Maps, Malaria and the Visual Construction of Early Hong Kong
Research Seminar – Christopher Cowell
- 9 October 2024
- 5:00 – 7:00 pm
- Paul Mellon Centre and Online
Hong Kong, one of the world’s major cities, has a bizarre yet neglected settlement history. Until recently, historians had scant knowledge of how the city was set up and developed across the first ten years of its precarious colonisation in the mid-nineteenth century. For colonists to physically construct Hong Kong, they had to conceptually and ideologically form it in parallel. It was an assemblage of parts, both regional and global.

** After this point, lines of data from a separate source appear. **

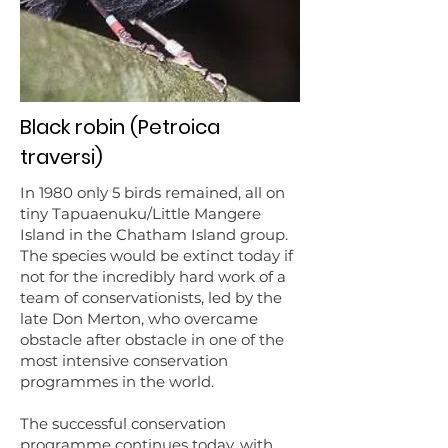
Black robin (Petroica
traversi)
In 1980 only 5 birds remained, all on
tiny Tapuaenuku/Little Mangere
Island in the Chatham Island group.
The species would be extinct today if
not for the incredibly hard work of a
team of conservationists, led by the
late Don Merton, who overcame
obstacle after obstacle in one of the
most intensive conservation
programmes in the world.
The successful conservation
programme continues today, with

This talk, based upon evidence from the speaker’s new book Form Follows Fever: Malaria and the Construction of Hong Kong, 1841–1849, explores how both the city’s physical form and blunt spatial politics were actively shaped by the fear of malaria, then thought to be a gas or “miasma” emanating from the surface of the island itself. The research draws upon many unpublished sources, such as medical reports, personal diaries and letters, government records, journal accounts, newspaper articles and advertisements.
However, as this history takes place a decade before the introduction of photography to the colony, the talk concentrates upon the variety of alternative visual evidence necessarily brought to bear, from navy sketches, Chinese trade paintings and engineers’ and architects’ studies, to hydrographic and cartographic maps that individually and in combination provide trace material enabling the reconstruction of this strange and rapidly evolving society.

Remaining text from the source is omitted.